No, no, no. Users are not limited to Debian developers using Sid. Users
may try to compile on an old RHEL 2. They should absolutely not try to
rebuild configure since it is likely to not work and leave them with an
unconfigurable package. On most projects, there is not autogen/bootstrap
in the realeases for this very reason: do not confuse the user and let
him install autotools which is not mandatory at all. autogen/bootstrap
is shipped in the VCS repository because this is targeted at developer.

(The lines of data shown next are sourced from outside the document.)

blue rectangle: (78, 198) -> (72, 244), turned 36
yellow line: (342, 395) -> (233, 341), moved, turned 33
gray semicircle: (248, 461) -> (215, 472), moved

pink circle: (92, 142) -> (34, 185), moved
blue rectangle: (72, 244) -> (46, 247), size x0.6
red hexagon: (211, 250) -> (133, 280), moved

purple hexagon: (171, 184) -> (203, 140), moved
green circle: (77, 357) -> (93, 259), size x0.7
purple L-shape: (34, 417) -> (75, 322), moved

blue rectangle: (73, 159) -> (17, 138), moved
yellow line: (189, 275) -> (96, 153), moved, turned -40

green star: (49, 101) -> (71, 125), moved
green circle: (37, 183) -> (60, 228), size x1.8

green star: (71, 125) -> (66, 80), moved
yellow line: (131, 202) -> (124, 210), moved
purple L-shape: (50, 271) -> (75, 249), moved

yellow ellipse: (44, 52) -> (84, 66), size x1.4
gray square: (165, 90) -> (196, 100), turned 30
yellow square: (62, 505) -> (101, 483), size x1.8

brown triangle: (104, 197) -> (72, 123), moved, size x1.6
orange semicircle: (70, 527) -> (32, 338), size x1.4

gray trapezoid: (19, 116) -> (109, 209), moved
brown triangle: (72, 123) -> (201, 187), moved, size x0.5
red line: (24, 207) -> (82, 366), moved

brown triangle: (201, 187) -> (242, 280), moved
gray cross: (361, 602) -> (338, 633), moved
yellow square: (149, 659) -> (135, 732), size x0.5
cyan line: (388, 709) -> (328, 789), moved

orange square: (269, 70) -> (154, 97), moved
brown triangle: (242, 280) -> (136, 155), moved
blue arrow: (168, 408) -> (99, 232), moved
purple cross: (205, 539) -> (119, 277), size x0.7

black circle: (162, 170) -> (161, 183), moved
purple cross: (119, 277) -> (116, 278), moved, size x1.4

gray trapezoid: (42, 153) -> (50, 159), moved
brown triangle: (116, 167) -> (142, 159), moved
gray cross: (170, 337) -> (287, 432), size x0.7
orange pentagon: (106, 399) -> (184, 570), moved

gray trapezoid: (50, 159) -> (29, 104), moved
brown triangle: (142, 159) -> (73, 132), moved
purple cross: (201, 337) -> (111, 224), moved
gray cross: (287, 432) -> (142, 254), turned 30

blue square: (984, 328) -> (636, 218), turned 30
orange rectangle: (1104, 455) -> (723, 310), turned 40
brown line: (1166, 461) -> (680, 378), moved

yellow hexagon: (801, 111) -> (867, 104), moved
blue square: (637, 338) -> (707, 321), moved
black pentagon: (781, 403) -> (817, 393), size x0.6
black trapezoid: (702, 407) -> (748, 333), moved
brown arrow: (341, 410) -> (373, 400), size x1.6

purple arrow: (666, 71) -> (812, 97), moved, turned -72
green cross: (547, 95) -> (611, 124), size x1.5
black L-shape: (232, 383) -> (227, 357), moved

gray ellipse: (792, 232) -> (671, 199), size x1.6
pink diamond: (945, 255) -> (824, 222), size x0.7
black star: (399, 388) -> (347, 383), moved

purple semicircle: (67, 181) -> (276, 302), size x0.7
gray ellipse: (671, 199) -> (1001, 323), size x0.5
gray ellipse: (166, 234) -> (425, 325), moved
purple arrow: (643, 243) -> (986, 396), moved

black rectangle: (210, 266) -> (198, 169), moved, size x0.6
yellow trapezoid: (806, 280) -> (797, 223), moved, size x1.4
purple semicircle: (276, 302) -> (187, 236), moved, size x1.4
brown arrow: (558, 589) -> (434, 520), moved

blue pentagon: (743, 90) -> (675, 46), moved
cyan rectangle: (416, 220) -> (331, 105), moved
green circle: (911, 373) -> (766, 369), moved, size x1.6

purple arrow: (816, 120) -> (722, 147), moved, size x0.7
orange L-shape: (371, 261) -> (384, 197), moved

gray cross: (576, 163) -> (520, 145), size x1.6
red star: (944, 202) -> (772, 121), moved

autotools are aimed at the end user, not the distro packager. This is
stated in the introduction to autotools. This is nice to be nice with
the distro packager but the primary target is the lambda user (which is
usually less skilled than the distro packager).
Compiling software from source is enough a pain to avoid any unecessary
dependency. No need for a recent toolchain and no need for autotools for
a software aimed at running on a lot of systems (which is what autotools
are for too).
>> - Not using AC_TRY_RUN is too strong.
> No, it's mandatory. It simply cannot crosscompile, no chance.
>> This macro has a parameter to be used when cross-compiling.
> It's inherently unreliable, by design. The developer has to specify
> some default behaviour in case of crosscompiling. And that's most
> likely wrong. If you do use that macro, you've normally relying
> on basicly assumptions. Such as the building system is equal
> (yes *equal*, not just similar) to the actual target system.
>> It is more useful to detect a problem when not cross-compiling
>> with AC_TRY_RUN than to not detect it at all.
> If you really wanna have some runtime tests, then it should be
> done separately (eg. separate script or in make test stage).
Oh sure, if there is a problem that can only be detected at runtime, I
will let the user deal with it in some "make test" that nobody runs
instead of handling the problem for him in most situations in
configure. Again, configure is targetted at the end user (which usually
does not cross-compile). It should automatically configure the software
to be in a workable state after compilation. No need to read some
README or run some additional scripts.
As upstream, I care about Debian and cross-compiling but I also should
care about people wanting to compile my software on old RHEL 2 or on
Debian Etch (an old enough platform to require some runtime test in my
case). None of those platforms have a recent enough autotools to rebuild
configure, BTW.
--
Use the "telephone test" for readability.